La sentencia que condena a cadena perpetua a una mujer que asesinó a sus dos hijos ha cerrado este miércoles un caso que ha impactado a la opinión pública de Nueva Zelanda. El Tribunal Superior de Auckland (en la Isla Norte) ha confirmado la culpabilidad de Hakyung Lee, de 45 años, en los asesinatos de Yuna Jo, de ocho años, y Minu Jo, de seis. Otro tribunal de rango inferior había dictaminado en enero que esta madre administró a los dos niños una dosis letal de medicamentos antes de introducir sus cuerpos en sendas maletas, que dejó en un trastero, y abandonar Nueva Zelanda para trasladarse a su Corea del Sur natal en 2018.

Los cuerpos de los menores fueron descubiertos en 2022, cuando el contenido del almacén fue subastado por internet tras meses de abandono.

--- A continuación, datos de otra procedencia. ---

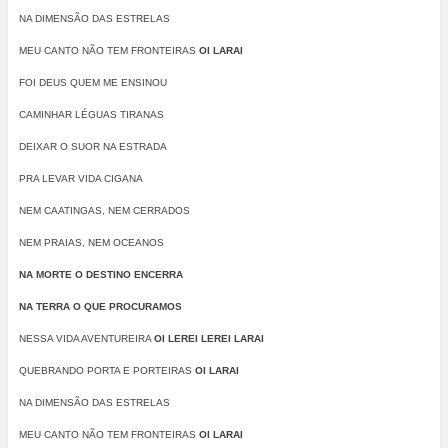
NA DIMENSÃO DAS ESTRELAS
MEU CANTO NÃO TEM FRONTEIRAS
OI LARAI
FOI DEUS QUEM ME ENSINOU
CAMINHAR LÉGUAS TIRANAS
DEIXAR O SUOR NA ESTRADA
PRA LEVAR VIDA CIGANA
NEM CAATINGAS, NEM CERRADOS
NEM PRAIAS, NEM OCEANOS
NA MORTE O DESTINO ENCERRA
NA TERRA O QUE PROCURAMOS
NESSA VIDA AVENTUREIRA
OI LEREI LEREI LARAI
QUEBRANDO PORTA E PORTEIRAS
OI LARAI
NA DIMENSÃO DAS ESTRELAS
MEU CANTO NÃO TEM FRONTEIRAS
OI LARAI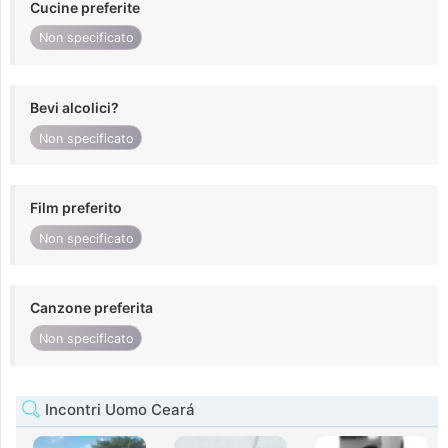
Cucine preferite
Non specificato
Bevi alcolici?
Non specificato
Film preferito
Non specificato
Canzone preferita
Non specificato
Incontri Uomo Ceará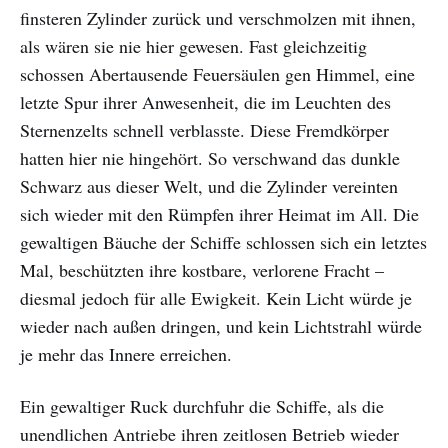
finsteren Zylinder zurück und verschmolzen mit ihnen,
als wären sie nie hier gewesen. Fast gleichzeitig
schossen Abertausende Feuersäulen gen Himmel, eine
letzte Spur ihrer Anwesenheit, die im Leuchten des
Sternenzelts schnell verblasste. Diese Fremdkörper
hatten hier nie hingehört. So verschwand das dunkle
Schwarz aus dieser Welt, und die Zylinder vereinten
sich wieder mit den Rümpfen ihrer Heimat im All. Die
gewaltigen Bäuche der Schiffe schlossen sich ein letztes
Mal, beschützten ihre kostbare, verlorene Fracht –
diesmal jedoch für alle Ewigkeit. Kein Licht würde je
wieder nach außen dringen, und kein Lichtstrahl würde
je mehr das Innere erreichen.
Ein gewaltiger Ruck durchfuhr die Schiffe, als die
unendlichen Antriebe ihren zeitlosen Betrieb wieder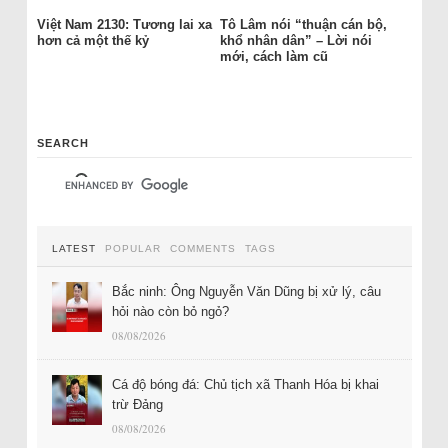
Việt Nam 2130: Tương lai xa
Tô Lâm nói “thuận cán bộ,
hơn cả một thế kỷ
khổ nhân dân” – Lời nói
mới, cách làm cũ
SEARCH
LATEST
POPULAR
COMMENTS
TAGS
Bắc ninh: Ông Nguyễn Văn Dũng bị xử lý, câu
hỏi nào còn bỏ ngỏ?
08/08/2026
Cá độ bóng đá: Chủ tịch xã Thanh Hóa bị khai
trừ Đảng
08/08/2026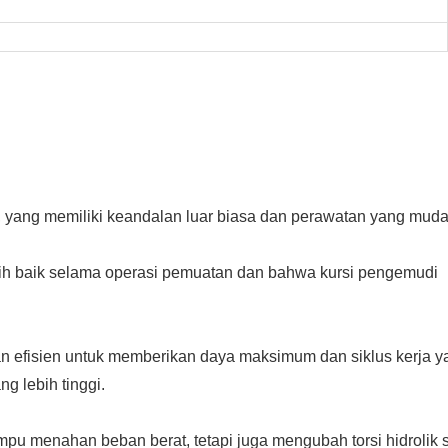
, yang memiliki keandalan luar biasa dan perawatan yang muda
bih baik selama operasi pemuatan dan bahwa kursi pengemudi
dan efisien untuk memberikan daya maksimum dan siklus kerja y
g lebih tinggi.
ampu menahan beban berat, tetapi juga mengubah torsi hidrolik s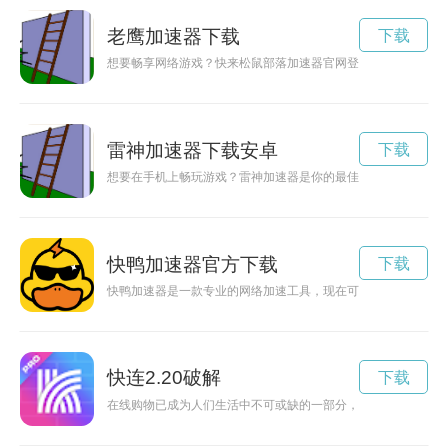
老鹰加速器下载
下载
想要畅享网络游戏？快来松鼠部落加速器官网登录入口，享受流
雷神加速器下载安卓
下载
想要在手机上畅玩游戏？雷神加速器是你的最佳选择！现在可以
快鸭加速器官方下载
下载
快鸭加速器是一款专业的网络加速工具，现在可免费试用！无论
快连2.20破解
下载
在线购物已成为人们生活中不可或缺的一部分，而K快连的破解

La pareja que ganó la puja descubrió entonces los cadáveres de los niños en el trastero de las afueras de Auckland, la ciudad más grande de Nueva Zelanda. Para entonces, su madre, que había cambiado de nombre, se encontraba ya en su país, donde fue arrestada en septiembre de ese año y extraditada casi inmediatamente.